Problem description:
Give the count of lines in the records below that contain "highlight", with no other words.
Supplied material Start Marker
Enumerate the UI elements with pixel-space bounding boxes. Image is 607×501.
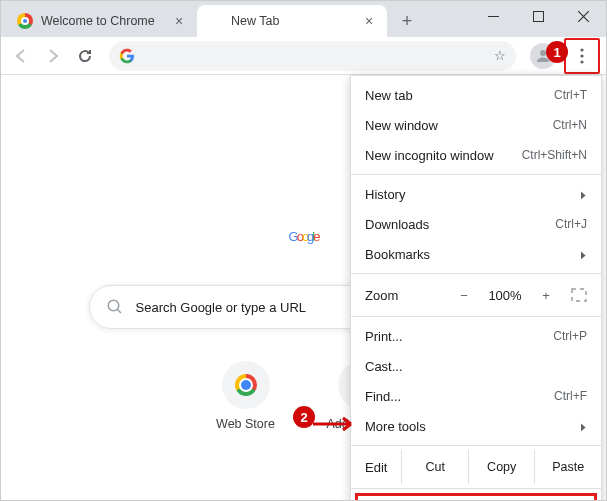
new-tab-button[interactable]: + [393,7,421,35]
menu-settings-highlight: Settings [355,493,597,501]
submenu-arrow-icon: ▶ [581,189,586,200]
address-input[interactable] [143,48,486,64]
edit-paste[interactable]: Paste [534,450,601,484]
menu-separator [351,316,601,317]
menu-button[interactable] [568,42,596,70]
blank-favicon-icon [207,13,223,29]
edit-cut[interactable]: Cut [401,450,468,484]
svg-rect-7 [572,289,586,301]
svg-rect-0 [488,16,499,17]
svg-point-5 [580,60,583,63]
edit-copy[interactable]: Copy [468,450,535,484]
toolbar: ☆ [1,37,606,75]
maximize-button[interactable] [516,1,561,31]
tab-strip: Welcome to Chrome × New Tab × + [1,5,421,37]
search-icon [106,298,124,316]
menu-edit-row: Edit Cut Copy Paste [351,450,601,484]
tab-close-icon[interactable]: × [171,13,187,29]
menu-separator [351,174,601,175]
shortcut-webstore[interactable]: Web Store [201,361,291,431]
menu-separator [351,273,601,274]
menu-new-window[interactable]: New windowCtrl+N [351,110,601,140]
zoom-in-button[interactable]: + [535,288,557,303]
tab-newtab[interactable]: New Tab × [197,5,387,37]
address-bar[interactable]: ☆ [109,41,516,71]
svg-point-6 [108,300,119,311]
annotation-callout-1: 1 [546,41,568,63]
minimize-button[interactable] [471,1,516,31]
svg-point-4 [580,54,583,57]
svg-rect-1 [534,11,544,21]
window-controls [471,1,606,31]
menu-settings[interactable]: Settings [358,496,594,501]
tab-title: New Tab [231,14,353,28]
menu-print[interactable]: Print...Ctrl+P [351,321,601,351]
menu-cast[interactable]: Cast... [351,351,601,381]
menu-button-highlight [564,38,600,74]
menu-find[interactable]: Find...Ctrl+F [351,381,601,411]
menu-more-tools[interactable]: More tools▶ [351,411,601,441]
menu-history[interactable]: History▶ [351,179,601,209]
chrome-menu: New tabCtrl+T New windowCtrl+N New incog… [350,75,602,501]
bookmark-star-icon[interactable]: ☆ [494,48,506,63]
zoom-out-button[interactable]: − [453,288,475,303]
shortcut-label: Web Store [216,417,275,431]
svg-point-3 [580,48,583,51]
reload-button[interactable] [71,42,99,70]
menu-new-incognito[interactable]: New incognito windowCtrl+Shift+N [351,140,601,170]
menu-downloads[interactable]: DownloadsCtrl+J [351,209,601,239]
titlebar: Welcome to Chrome × New Tab × + [1,1,606,37]
tab-title: Welcome to Chrome [41,14,163,28]
close-window-button[interactable] [561,1,606,31]
google-g-icon [119,48,135,64]
menu-new-tab[interactable]: New tabCtrl+T [351,80,601,110]
forward-button[interactable] [39,42,67,70]
tab-welcome[interactable]: Welcome to Chrome × [7,5,197,37]
chrome-favicon-icon [17,13,33,29]
fullscreen-icon[interactable] [571,288,587,302]
back-button[interactable] [7,42,35,70]
menu-separator [351,445,601,446]
webstore-icon [222,361,270,409]
submenu-arrow-icon: ▶ [581,249,586,260]
search-placeholder: Search Google or type a URL [136,300,307,315]
zoom-value: 100% [483,288,527,303]
menu-separator [351,488,601,489]
menu-zoom-row: Zoom − 100% + [351,278,601,312]
menu-bookmarks[interactable]: Bookmarks▶ [351,239,601,269]
tab-close-icon[interactable]: × [361,13,377,29]
annotation-arrow-icon [311,415,361,433]
submenu-arrow-icon: ▶ [581,421,586,432]
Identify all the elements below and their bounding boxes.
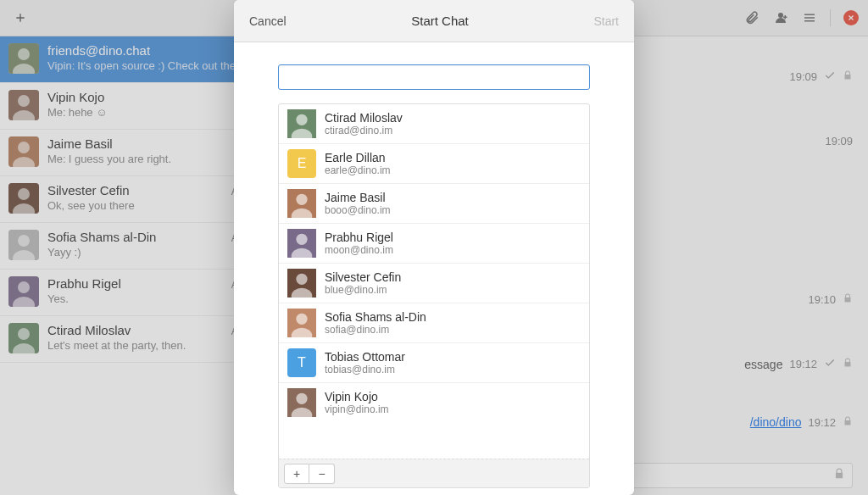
Supplied material End Marker
Answer box:
2